I'm really not okay with it - I can see the comical side sometimes but when you have two people walking very slowly in front of you, both talking in their cell phones, or talking closely between themselves while sms'ing or gaming, and becoming almost incommunicado, that's not fun. When people use their phones in the street they often change the way they move: they hunch over, they shut off contact with the outside that's around them in this spot, they move towards the centre of walkways or alleys and in doing so they block them for anyone coming up behind them or meeting them (because their gestures are still big and they tend to saunter from side to side in the middle of the path, so you can't get by safely without securing in a heavy-handed way that you've been noticed). In short, they'll create a bubble much thicker than you would need for carrying on conversation, and kind of clog up the flow of people.. And just don't get me started on people who spend lots of time talking handsfree, so that from just a few metres distance it's often impossible to know if their ears are plugged to the phone, and if they would hear you saying "excuse me!" or "hey there!" Someone put it that advanced cell phones makes us act less like citizens, less concerned with a public space or public outreach, and this seems too true sometimes.

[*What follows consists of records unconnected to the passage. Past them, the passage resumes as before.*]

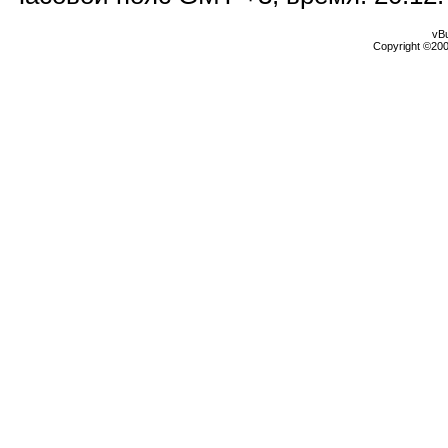
vBu
Copyright ©2000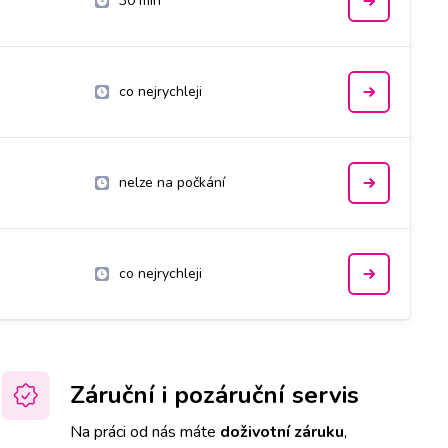
30 min
co nejrychleji
nelze na počkání
co nejrychleji
Záruční i pozáruční servis
Na práci od nás máte
doživotní záruku
,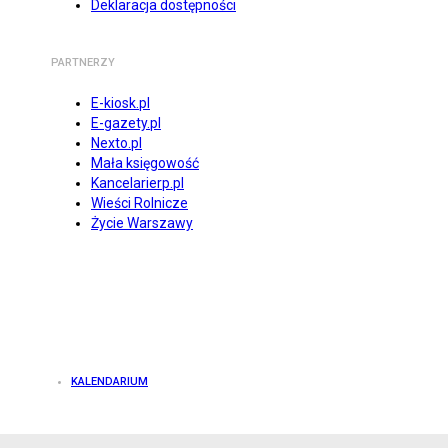
Deklaracja dostępności
PARTNERZY
E-kiosk.pl
E-gazety.pl
Nexto.pl
Mała księgowość
Kancelarierp.pl
Wieści Rolnicze
Życie Warszawy
KALENDARIUM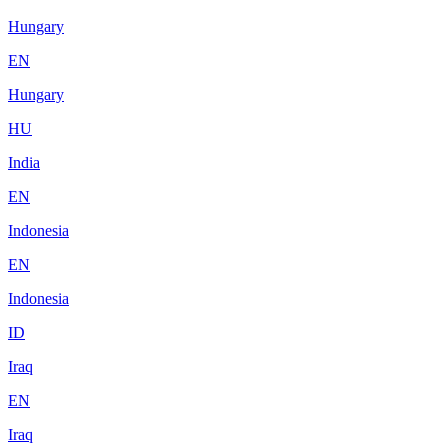
Hungary
EN
Hungary
HU
India
EN
Indonesia
EN
Indonesia
ID
Iraq
EN
Iraq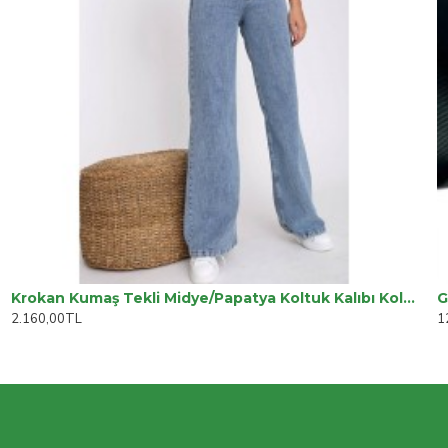
Krokan Kumaş Tekli Midye/Papatya Koltuk Kalıbı Koltuk Örtüsü
G
2.160,00TL
1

Libraries, concert halls/arenas/theatres, movie theatres and schools should absolutely have a strict recommendation (sometimes a downright order) to have cell phones turned off. same for parts of trains,and for airplanes in general. I don't buy it that kids need to have their cell phones - or still worse, ipads -  on all day in school, and someone whose phone starts cuckooing in a concert hall is disrupting the event everybody there has paid to come see.